In summary, the metabolic demands of lactation may exceed that provided by carbohydrate consumption, glycogen stores and gluconeogenesis especially when carbohydrate consumption is severely reduced necessitating the use of fat for energy. This can lead to a potentially fatal ketoacidosis. We thus recommend that those at risk of ketoacidosis refrain from using the LCHF, Banting diet.

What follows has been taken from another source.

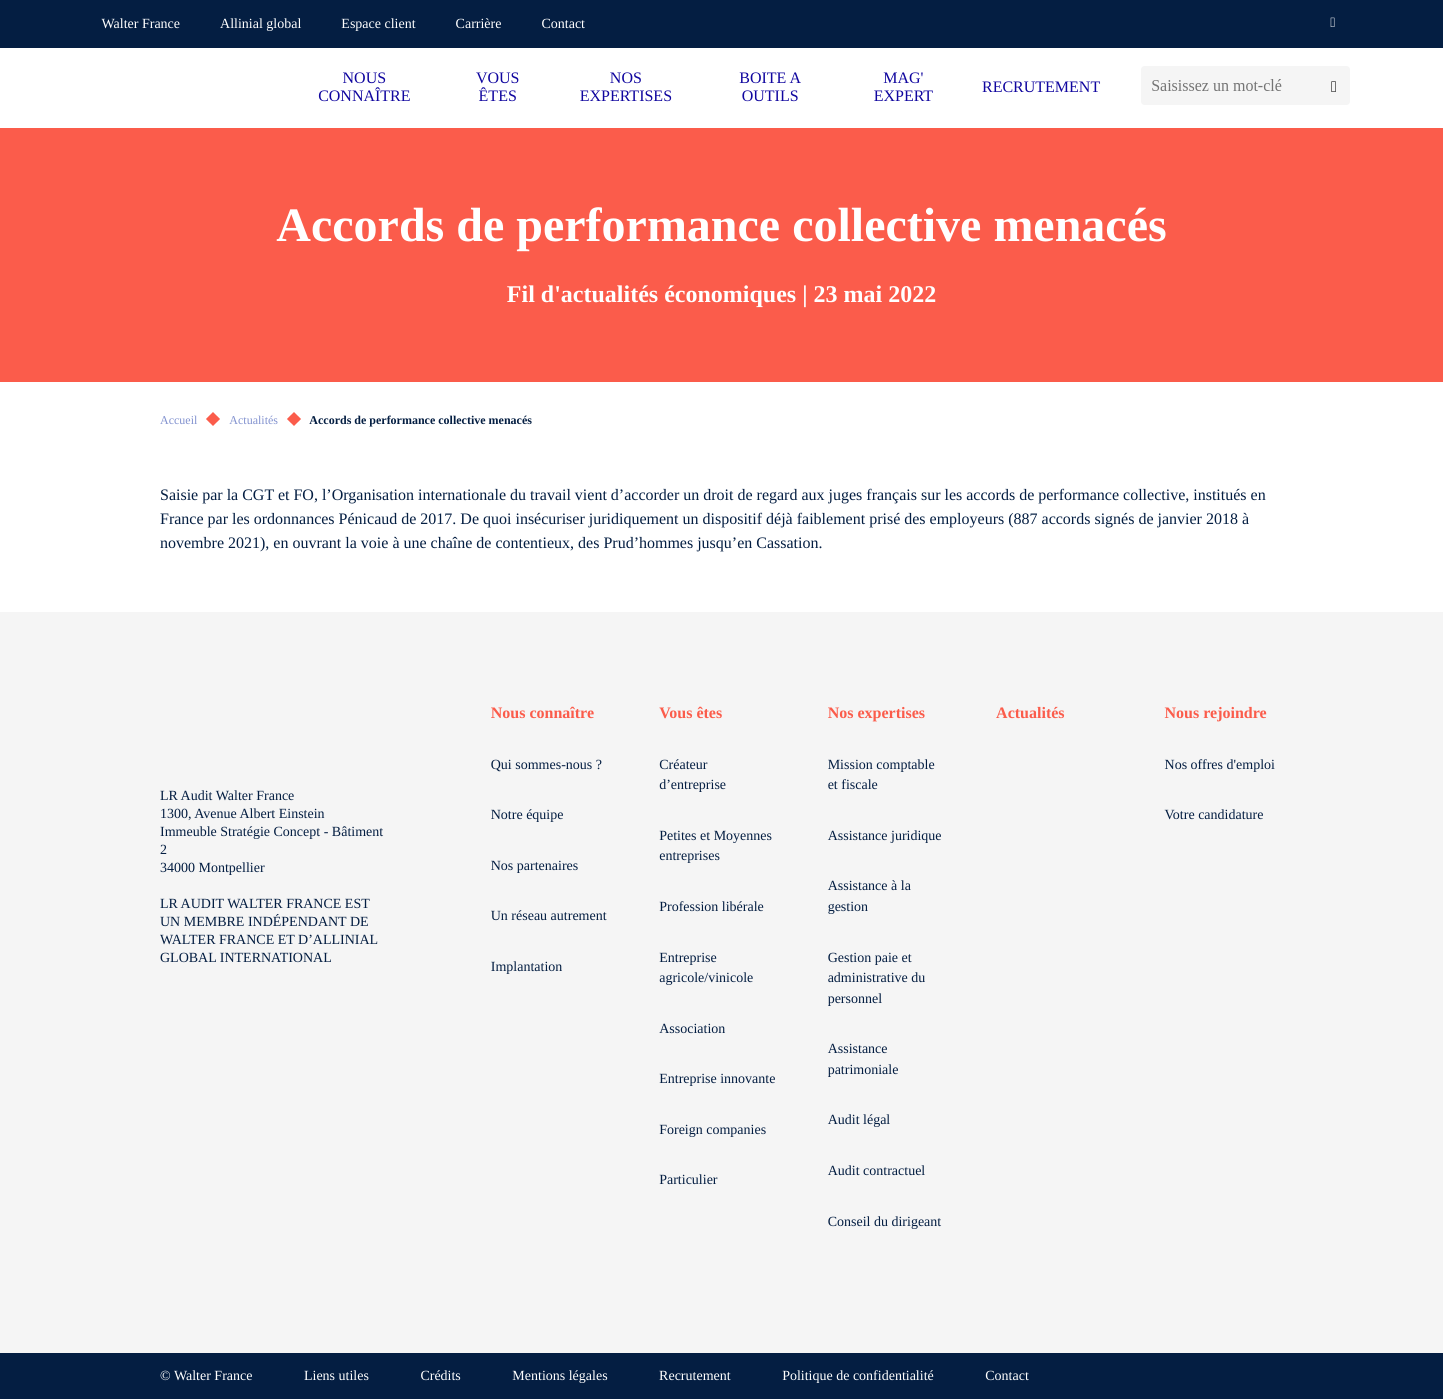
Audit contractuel (877, 1171)
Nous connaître (542, 713)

CONFLICT OF INTEREST STATEMENT
None declared.
ETHICS APPROVAL
Approval for publication was received from Netcare research operations committee. A copy of the approval is available for review by the editor-in-chief of this journal.
CONSENT
Written informed consent was obtained from the patient for publication of this case report. A copy of the written consent is available for review by the editor-in-chief of this journal.
AUTHORS’ CONTRIBUTIONS
All authors have been involved in all stages of the preparation of this case report and they have all read and approved the final version of this report.
ACKNOWLEDGEMENTS
We would like to thank Dr M.A. Seedat for his expert advice and support throughout this case as well as our patient who gave us consent to publish her medical data in this manuscript.